Depuis l’annonce de l’adoption de cette mesure, la panique était totale. « Je reçois des centaines et des centaines de messages, raconte Juliette Bazenet entrepreneuse de 34 ans dans le secteur de la vente de vêtements de seconde main et qui a publié un post sur le compte Instagram de sa friperie pour alerter sur le sujet. La portée a été incroyable, le post a été vu par plus d’un million de personnes et plein de gens viennent me dire qu’ils sont désemparés, qu’ils vont devoir arrêter leur activité. D’autres écrivent parce qu’ils ne comprennent rien à cette disposition. »

Mesure rétroactive

Juliette Bazenet est en micro-entreprise depuis six ans.
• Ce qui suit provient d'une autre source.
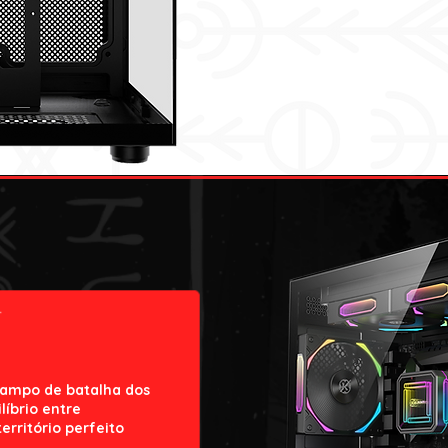
campo de batalha dos
líbrio entre
erritório perfeito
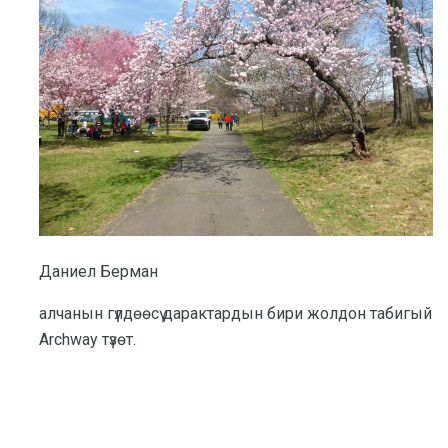
Даниел Берман
алчанын гүлдөөсү дарактардын бири жолдон табигый
Archway түзөт.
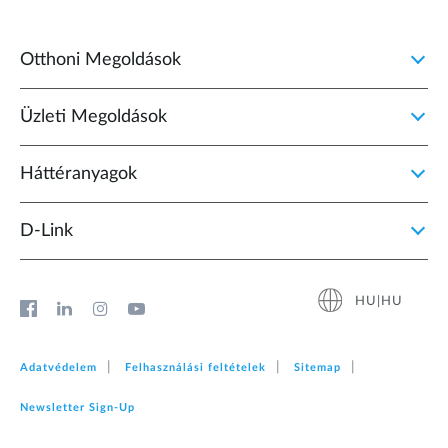
Otthoni Megoldások
Üzleti Megoldások
Háttéranyagok
D‑Link
HU|HU
Adatvédelem
Felhasználási feltételek
Sitemap
Newsletter Sign‑Up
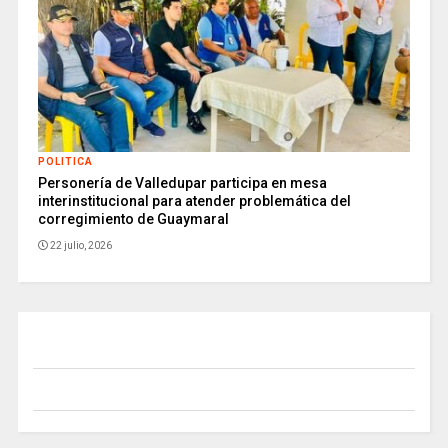
POLITICA
Personería de Valledupar participa en mesa
interinstitucional para atender problemática del
corregimiento de Guaymaral
22 julio, 2026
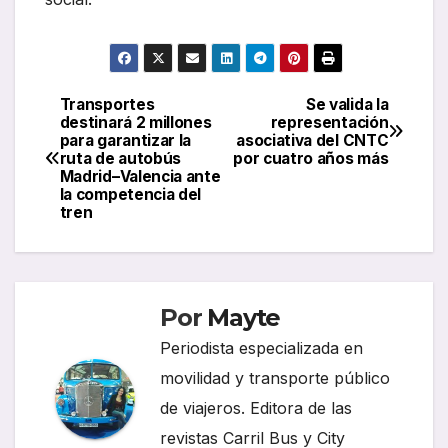
Transportes
Se valida la
Navegación
destinará 2 millones
representación
para garantizar la
asociativa del CNTC
de
ruta de autobús
por cuatro años más
Madrid–Valencia ante
entradas
la competencia del
tren
Por
Mayte
Periodista especializada en
movilidad y transporte público
de viajeros. Editora de las
revistas Carril Bus y City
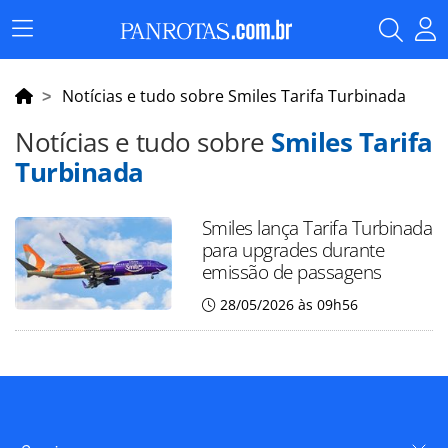
Menu
Principal
Notícias e tudo sobre Smiles Tarifa Turbinada
Notícias e tudo sobre
Smiles Tarifa
Turbinada
Smiles lança Tarifa Turbinada
para upgrades durante
emissão de passagens
28/05/2026 às 09h56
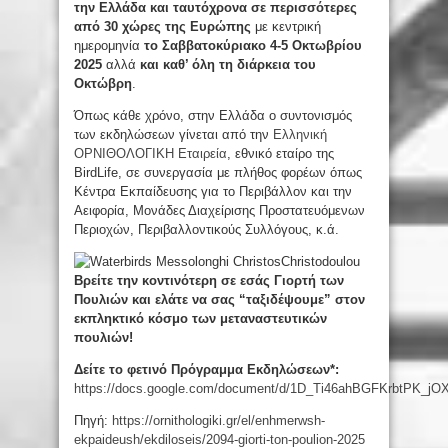
την Ελλάδα και ταυτόχρονα σε περισσότερες
από 30 χώρες της Ευρώπης
με κεντρική
ημερομηνία
το Σαββατοκύριακο 4-5 Οκτωβρίου
2025
αλλά
και καθ’ όλη τη διάρκεια του
Οκτώβρη
.
Όπως κάθε χρόνο, στην Ελλάδα ο συντονισμός
των εκδηλώσεων γίνεται από την
Ελληνική
ΟΡΝΙΘΟΛΟΓΙΚΗ Εταιρεία
, εθνικό εταίρο της
BirdLife, σε συνεργασία με πλήθος φορέων όπως
Κέντρα Εκπαίδευσης για το Περιβάλλον και την
Αειφορία, Μονάδες Διαχείρισης Προστατευόμενων
Περιοχών, Περιβαλλοντικούς Συλλόγους, κ.ά.
Βρείτε την κοντινότερη σε εσάς Γιορτή των
Πουλιών και ελάτε να σας “ταξιδέψουμε” στον
εκπληκτικό κόσμο των μεταναστευτικών
πουλιών!
Δείτε το φετινό Πρόγραμμα Εκδηλώσεων*:
https://docs.google.com/document/d/1D_Ti46ahBGFKrbtPK_jO
Πηγή:
https://ornithologiki.gr/el/enhmerwsh-
ekpaideush/ekdiloseis/2094-giorti-ton-poulion-2025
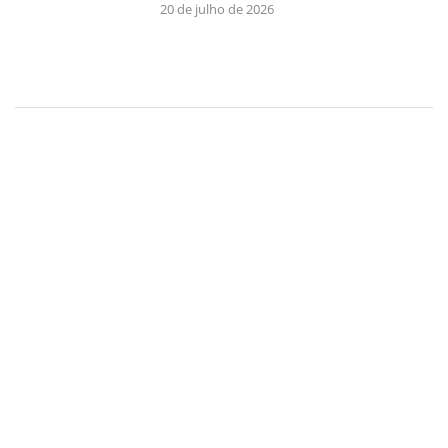
20 de julho de 2026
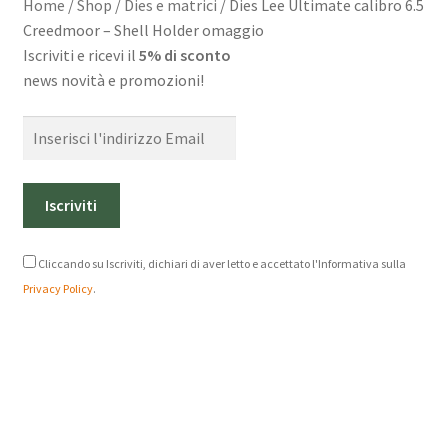
Home
/
Shop
/
Dies e matrici
/
Dies Lee Ultimate calibro 6.5
Creedmoor – Shell Holder omaggio
Chi siamo
Iscriviti e ricevi il
5% di sconto
news novità e promozioni!
Domande frequenti
Contatti
Cliccando su Iscriviti, dichiari di aver letto e accettato l'Informativa sulla
Privacy Policy
.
Outre la vente en ligne, elle a une boutique de friperie, à Lyon. Dans son secteur, le seuil de franchise devait passer de 85 000 euros à 25 000 euros de chiffres d’affaires et elle se sentait coincée : « Je ne peux pas augmenter mes prix sinon je vais perdre mes clientssurtout au vu des difficultés liées au pouvoir d’achat. Ces 20 %, je vais devoir les absorber sur mon chiffre d’affaires et donc mes revenus. »

Selon elle, un chiffre d’affaires de 40 000 euros annuels permet « de se verser un salaire décent » et la nouvelle mesure allait taper fort : « On perdra entre 800 euros et 1 000 euros par mois. Pour la plupart d’entre nous, ça reviendra à se rémunérer sous le Smic, c’est une certitude. L’impact est absolument énorme et on est complètement alarmés. » Elle disait s’attendre à « une hécatombe » d’ici à cinq mois. « Il y aura plein de micro-entreprises qui, quand elles auront dépassé le seuil des 25 000 euros, fermeront leur boîte. C’est la mort assurée. »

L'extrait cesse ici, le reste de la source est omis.